Task requirements: All entries below must be output word for word, and the pictures left behind.

(Extracted page text data)
########################################
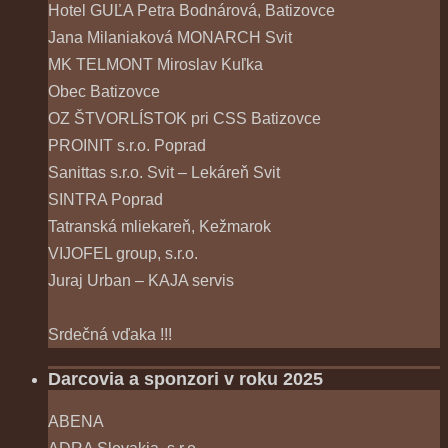
Hotel GUĽA Petra Bodnárová, Batizovce
Jana Milaniaková MONARCH Svit
MK TELMONT Miroslav Kuľka
Obec Batizovce
OZ ŠTVORLÍSTOK pri CSS Batizovce
PROINIT s.r.o. Poprad
Sanittas s.r.o. Svit – Lekáreň Svit
SINTRA Poprad
Tatranská mliekareň, Kežmarok
VIJOFEL group, s.r.o.
Juraj Urban – KAJA servis
Srdečná vďaka !!!
Darcovia a sponzori v roku 2025
ABENA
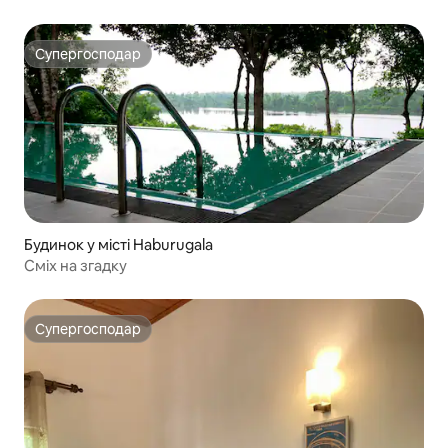
Супергосподар
Супергосподар
Будинок у місті Haburugala
Сміх на згадку
Супергосподар
Супергосподар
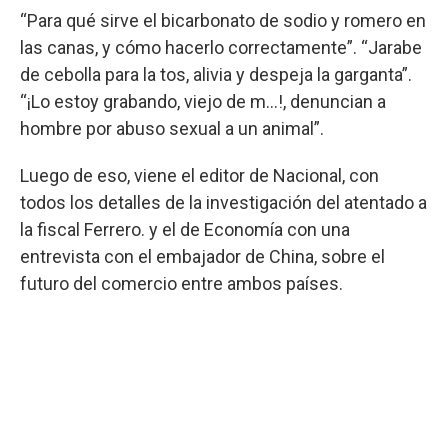
“Para qué sirve el bicarbonato de sodio y romero en
las canas, y cómo hacerlo correctamente”. “Jarabe
de cebolla para la tos, alivia y despeja la garganta”.
“¡Lo estoy grabando, viejo de m...!, denuncian a
hombre por abuso sexual a un animal”.
Luego de eso, viene el editor de Nacional, con
todos los detalles de la investigación del atentado a
la fiscal Ferrero. y el de Economía con una
entrevista con el embajador de China, sobre el
futuro del comercio entre ambos países.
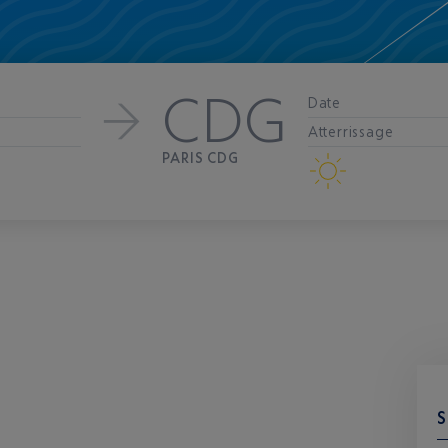
CDG
Date
Atterrissage
PARIS CDG
S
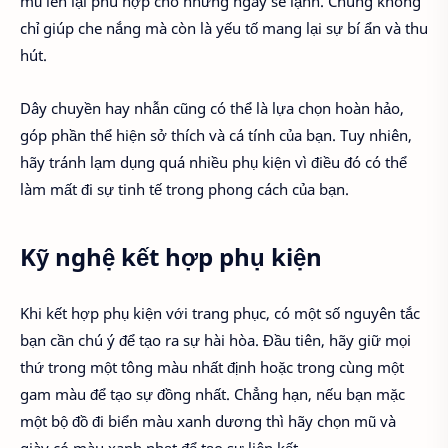
mũ len lại phù hợp cho những ngày se lạnh. Chúng không
chỉ giúp che nắng mà còn là yếu tố mang lại sự bí ẩn và thu
hút.
Dây chuyền hay nhẫn cũng có thể là lựa chọn hoàn hảo,
góp phần thể hiện sở thích và cá tính của bạn. Tuy nhiên,
hãy tránh lạm dụng quá nhiều phụ kiện vì điều đó có thể
làm mất đi sự tinh tế trong phong cách của bạn.
Kỹ nghệ kết hợp phụ kiện
Khi kết hợp phụ kiện với trang phục, có một số nguyên tắc
bạn cần chú ý để tạo ra sự hài hòa. Đầu tiên, hãy giữ mọi
thứ trong một tông màu nhất định hoặc trong cùng một
gam màu để tạo sự đồng nhất. Chẳng hạn, nếu bạn mặc
một bộ đồ đi biển màu xanh dương thì hãy chọn mũ và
########################################
Answer for the task:
Hotel GUĽA Petra Bodnárová, Batizovce
Jana Milaniaková MONARCH Svit
MK TELMONT Miroslav Kuľka
Obec Batizovce
OZ ŠTVORLÍSTOK pri CSS Batizovce
PROINIT s.r.o. Poprad
Sanittas s.r.o. Svit – Lekáreň Svit
SINTRA Poprad
Tatranská mliekareň, Kežmarok
VIJOFEL group, s.r.o.
Juraj Urban – KAJA servis
Srdečná vďaka !!!
Darcovia a sponzori v roku 2025
ABENA
Супергосподар
Супергосподар
Будинок у місті Haburugala
Сміх на згадку
Супергосподар
Супергосподар
“Para qué sirve el bicarbonato de sodio y romero en
las canas, y cómo hacerlo correctamente”. “Jarabe
de cebolla para la tos, alivia y despeja la garganta”.
“¡Lo estoy grabando, viejo de m...!, denuncian a
hombre por abuso sexual a un animal”.
Luego de eso, viene el editor de Nacional, con
todos los detalles de la investigación del atentado a
la fiscal Ferrero. y el de Economía con una
entrevista con el embajador de China, sobre el
futuro del comercio entre ambos países.
CDG
Date
Atterrissage
PARIS CDG
S
mũ len lại phù hợp cho những ngày se lạnh. Chúng không
chỉ giúp che nắng mà còn là yếu tố mang lại sự bí ẩn và thu
hút.
Dây chuyền hay nhẫn cũng có thể là lựa chọn hoàn hảo,
góp phần thể hiện sở thích và cá tính của bạn. Tuy nhiên,
hãy tránh lạm dụng quá nhiều phụ kiện vì điều đó có thể
làm mất đi sự tinh tế trong phong cách của bạn.
Kỹ nghệ kết hợp phụ kiện
Khi kết hợp phụ kiện với trang phục, có một số nguyên tắc
bạn cần chú ý để tạo ra sự hài hòa. Đầu tiên, hãy giữ mọi
thứ trong một tông màu nhất định hoặc trong cùng một
gam màu để tạo sự đồng nhất. Chẳng hạn, nếu bạn mặc
một bộ đồ đi biển màu xanh dương thì hãy chọn mũ và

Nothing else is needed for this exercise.